Springer Nature published its first machine-generated book, compiled using an algorithm developed by researchers from Goethe University. This collaboration broke new ground with the first machine-generated book to be published by a scholarly publisher.
The book offers an overview of new research publications on lithium-ion batteries – a structured, automatically generated summary of a large number of current research articles. It gives researchers an overview of the latest research in this rapidly growing field, allowing them to manage the information efficiently. The book is available as free download.
The process, developed under the direction of Assistant Professor Christian Chiarcos with the Applied Computational Linguistics (ACoLi) lab of Goethe University, consists of various components that analyse text content so that relevant publications from the content platform SpringerLink are automatically selected and processed.
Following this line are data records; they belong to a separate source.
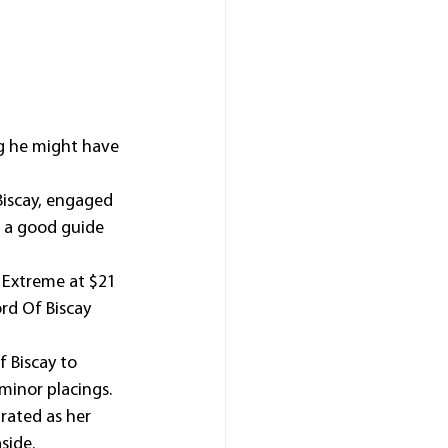
g he might have 
Biscay, engaged 
 a good guide 
 Extreme at $21 
rd Of Biscay 
 Biscay to 
 minor placings.
rated as her 
side.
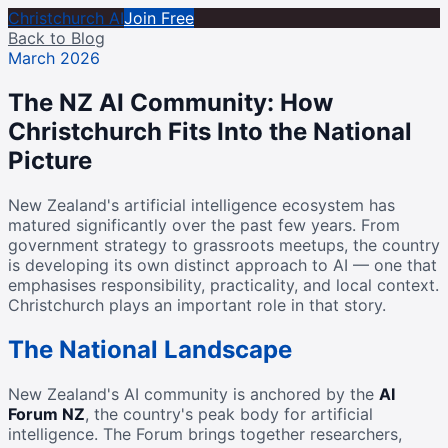
Christchurch AI
Join Free
Back to Blog
March 2026
The NZ AI Community: How
Christchurch Fits Into the National
Picture
New Zealand's artificial intelligence ecosystem has
matured significantly over the past few years. From
government strategy to grassroots meetups, the country
is developing its own distinct approach to AI — one that
emphasises responsibility, practicality, and local context.
Christchurch plays an important role in that story.
The National Landscape
New Zealand's AI community is anchored by the
AI
Forum NZ
, the country's peak body for artificial
intelligence. The Forum brings together researchers,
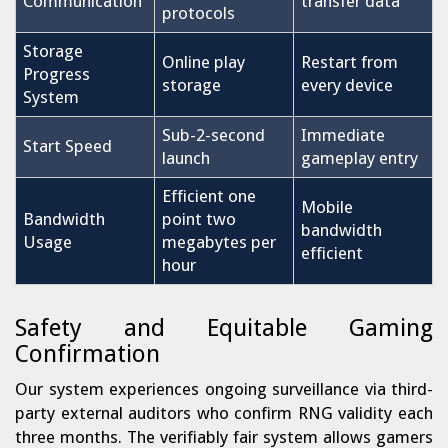
Communication
transfer data
protocols
Storage
Online play
Restart from
Progress
storage
every device
System
Sub-2-second
Immediate
Start Speed
launch
gameplay entry
Efficient one
Mobile
Bandwidth
point two
bandwidth
Usage
megabytes per
efficient
hour
Safety and Equitable Gaming
Confirmation
Our system experiences ongoing surveillance via third-
party external auditors who confirm RNG validity each
three months. The verifiably fair system allows gamers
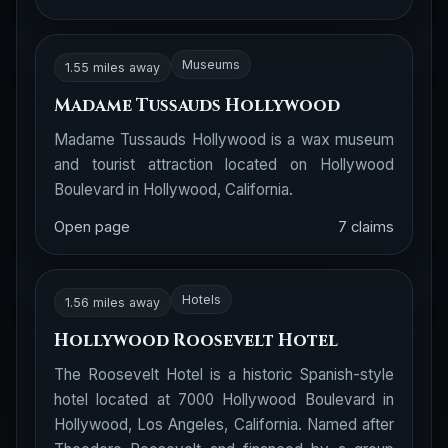
Museums
1.55 miles away
Madame Tussauds Hollywood
Madame Tussauds Hollywood is a wax museum
and tourist attraction located on Hollywood
Boulevard in Hollywood, California.
Open page
7 claims
Hotels
1.56 miles away
Hollywood Roosevelt Hotel
The Roosevelt Hotel is a historic Spanish-style
hotel located at 7000 Hollywood Boulevard in
Hollywood, Los Angeles, California. Named after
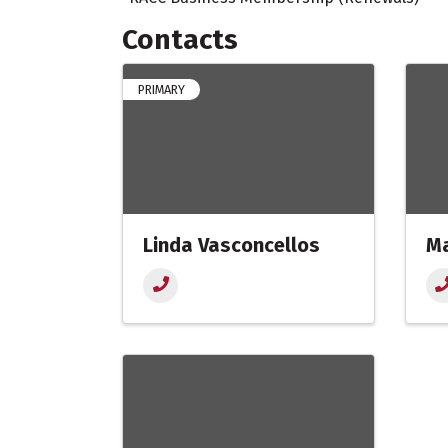
Contacts
PRIMARY
Linda Vasconcellos
Ma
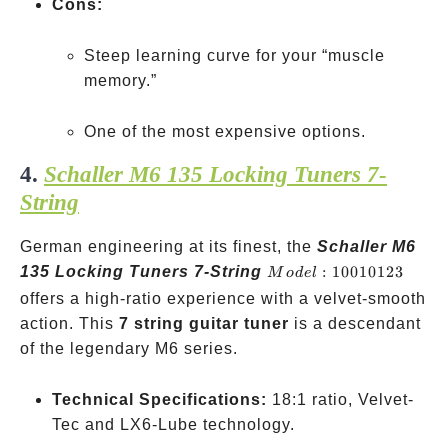
Cons:
Steep learning curve for your “muscle
memory.”
One of the most expensive options.
4.
Schaller M6 135 Locking Tuners 7-
String
German engineering at its finest, the
Schaller M6
Model:
135 Locking Tuners 7-String
:
10010123
M
o
d
e
l
10010123
offers a high-ratio experience with a velvet-smooth
action. This
7 string guitar tuner
is a descendant
of the legendary M6 series.
Technical Specifications:
18:1 ratio, Velvet-
Tec and LX6-Lube technology.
These peer-reviewed Springer Nature publications undergo a similarity-based clustering in order to arrange the source documents into coherent chapters and sections.
Succinct summaries of the articles are created within the chapters. Extracted and paraphrased passages from the source documents are referenced by hyperlinks which allow readers to further explore the original document. Automatically created introductions, tables of contents and reference sections facilitate the orientation within the book.
“This publication has allowed us to demonstrate the degree to which the challenges of machine-generated publications can be solved when experts from scientific publishers collaborate with computer linguists,” explained Professor Chiarcos. “The project also enabled us to better understand the expectations of authors, editors, publishers and consumers – with regard to both scientific and economic requirements.”
Henning Schoenenberger, Director Product Data & Metadata Management at Springer Nature, added: “While research articles and books written by researchers and authors will continue to play a crucial role in scientific publishing, we foresee many different content types in academic publishing in the future: from yet entirely human-created content creation to a variety of blended man-machine text generation to entirely machine-generated text. This prototype is a first important milestone we reached, and it will hopefully also initiate a public debate on the opportunities, implications, challenges and potential risks of machine-generated content in scholarly publishing.”